*Aim of the exercise*.
Please copy the data exactly as it stands, minus the images.

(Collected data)
══════════

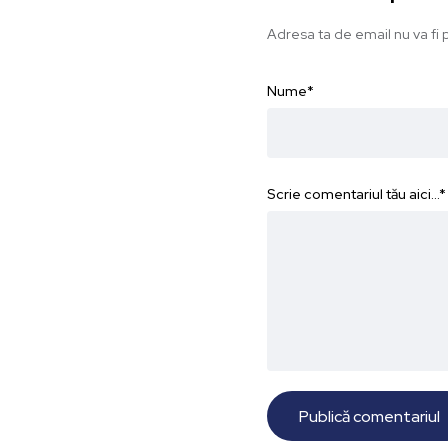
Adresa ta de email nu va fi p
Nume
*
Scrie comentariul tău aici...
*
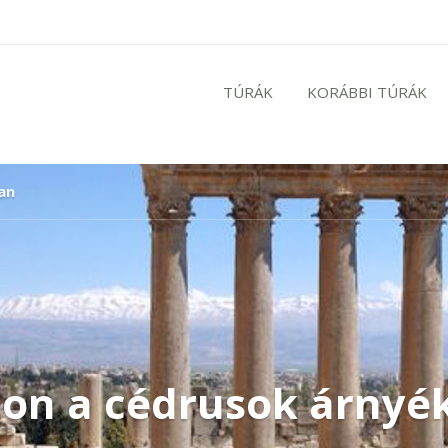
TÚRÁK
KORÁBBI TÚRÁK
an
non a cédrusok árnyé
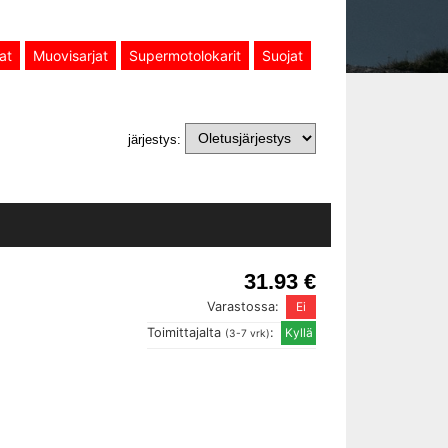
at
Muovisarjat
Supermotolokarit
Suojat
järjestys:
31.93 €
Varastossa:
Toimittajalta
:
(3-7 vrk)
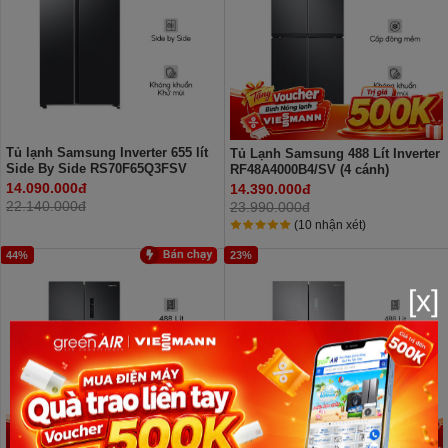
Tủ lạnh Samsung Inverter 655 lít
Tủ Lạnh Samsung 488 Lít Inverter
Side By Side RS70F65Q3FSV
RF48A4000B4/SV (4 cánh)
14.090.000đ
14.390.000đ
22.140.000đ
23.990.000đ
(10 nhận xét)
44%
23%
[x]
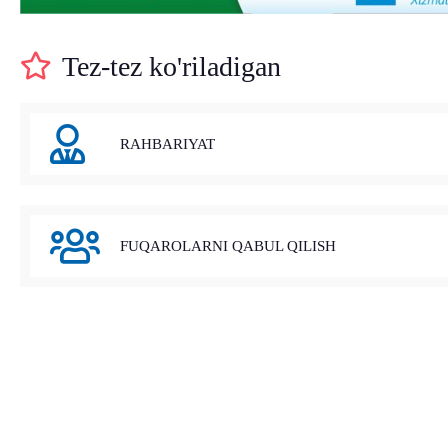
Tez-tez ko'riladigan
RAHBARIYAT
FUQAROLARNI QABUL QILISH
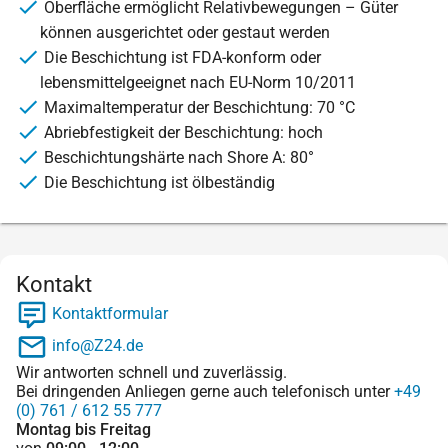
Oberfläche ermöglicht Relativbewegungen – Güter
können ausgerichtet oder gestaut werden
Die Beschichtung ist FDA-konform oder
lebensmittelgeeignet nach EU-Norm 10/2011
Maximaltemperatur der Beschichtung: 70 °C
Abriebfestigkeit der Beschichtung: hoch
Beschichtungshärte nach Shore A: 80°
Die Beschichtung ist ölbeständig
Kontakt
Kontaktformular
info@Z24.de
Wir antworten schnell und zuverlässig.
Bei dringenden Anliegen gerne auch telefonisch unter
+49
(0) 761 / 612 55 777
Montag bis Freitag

══════════

*Response to this exercise*.
Adresa ta de email nu va fi p
Nume
*
Scrie comentariul tău aici...
*
TÚRÁK
KORÁBBI TÚRÁK
an
non a cédrusok árnyé
at
Muovisarjat
Supermotolokarit
Suojat
järjestys:
31.93 €
Varastossa:
Toimittajalta
:
(3-7 vrk)
Tủ lạnh Samsung Inverter 655 lít
Tủ Lạnh Samsung 488 Lít Inverter
Side By Side RS70F65Q3FSV
RF48A4000B4/SV (4 cánh)
14.090.000đ
14.390.000đ
22.140.000đ
23.990.000đ
(10 nhận xét)
44%
23%
[x]
Tez-tez ko'riladigan
RAHBARIYAT
FUQAROLARNI QABUL QILISH
Oberfläche ermöglicht Relativbewegungen – Güter
können ausgerichtet oder gestaut werden
Die Beschichtung ist FDA-konform oder
lebensmittelgeeignet nach EU-Norm 10/2011
Maximaltemperatur der Beschichtung: 70 °C
Abriebfestigkeit der Beschichtung: hoch
Beschichtungshärte nach Shore A: 80°
Die Beschichtung ist ölbeständig
Kontakt
Kontaktformular
info@Z24.de
Wir antworten schnell und zuverlässig.
Bei dringenden Anliegen gerne auch telefonisch unter
+49
(0) 761 / 612 55 777
Montag bis Freitag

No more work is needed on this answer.